RECORDS SHOWN Start Marker

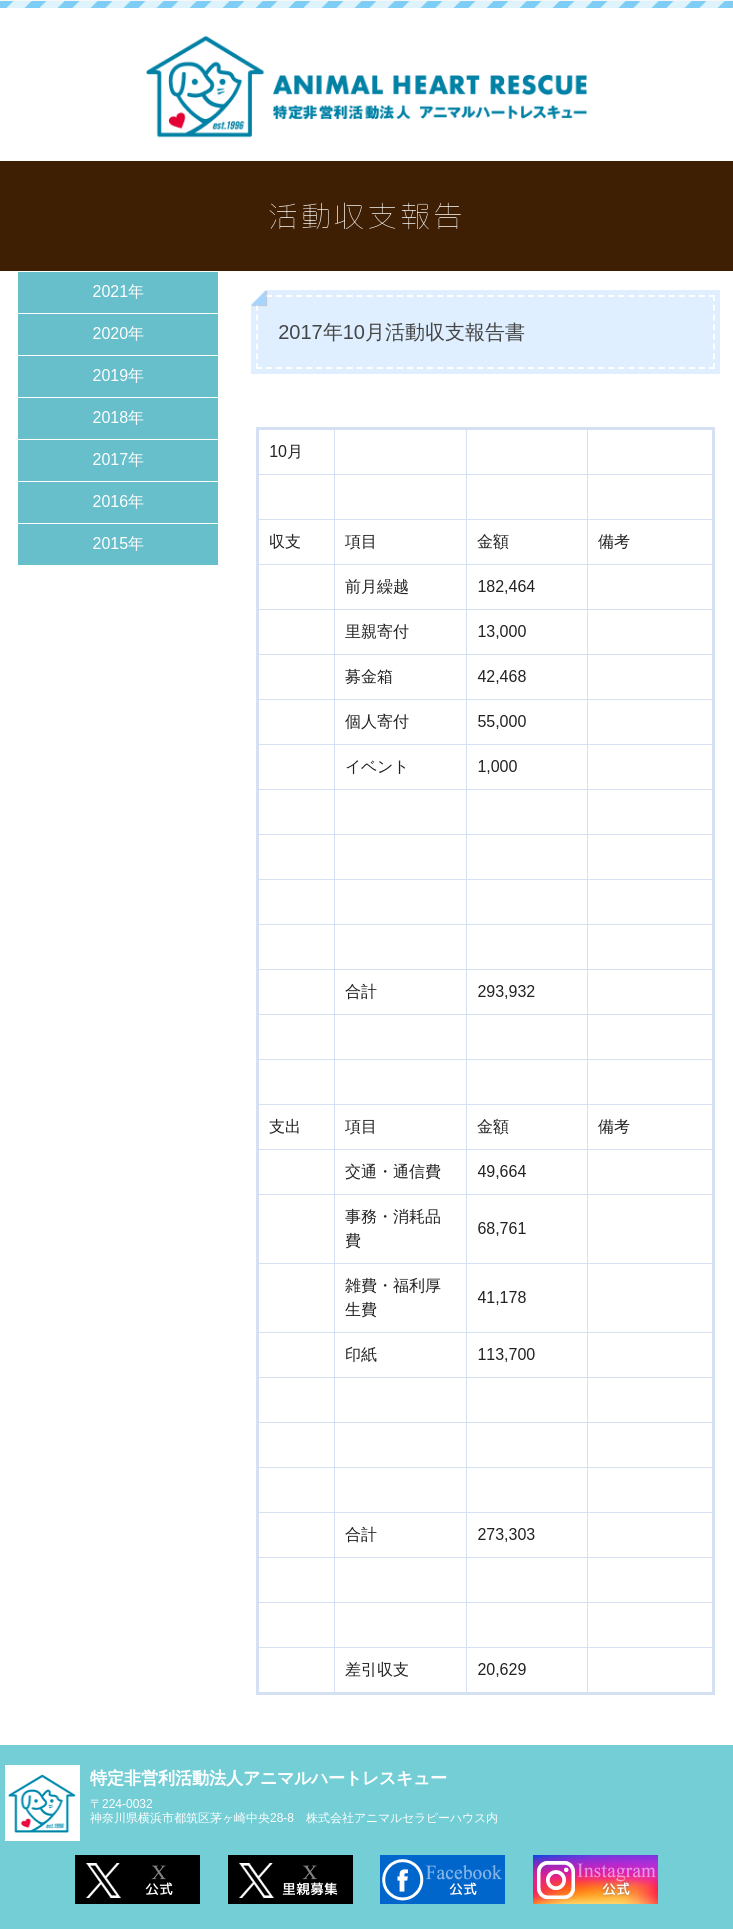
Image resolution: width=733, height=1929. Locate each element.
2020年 (119, 333)
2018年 (119, 417)
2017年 (119, 459)
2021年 (119, 291)
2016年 (119, 501)
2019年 (119, 375)
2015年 (119, 543)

RECORDS SHOWN End Marker

▶ EXERCISE DETAILS
Keep the pictures out while you retype all of the data above exactly as it appears.

▶ FINISHED TASK
Image resolution: width=733, height=1929. Locate each element.
2020年 (119, 333)
2018年 (119, 417)
2017年 (119, 459)
2021年 (119, 291)
2016年 (119, 501)
2019年 (119, 375)
2015年 (119, 543)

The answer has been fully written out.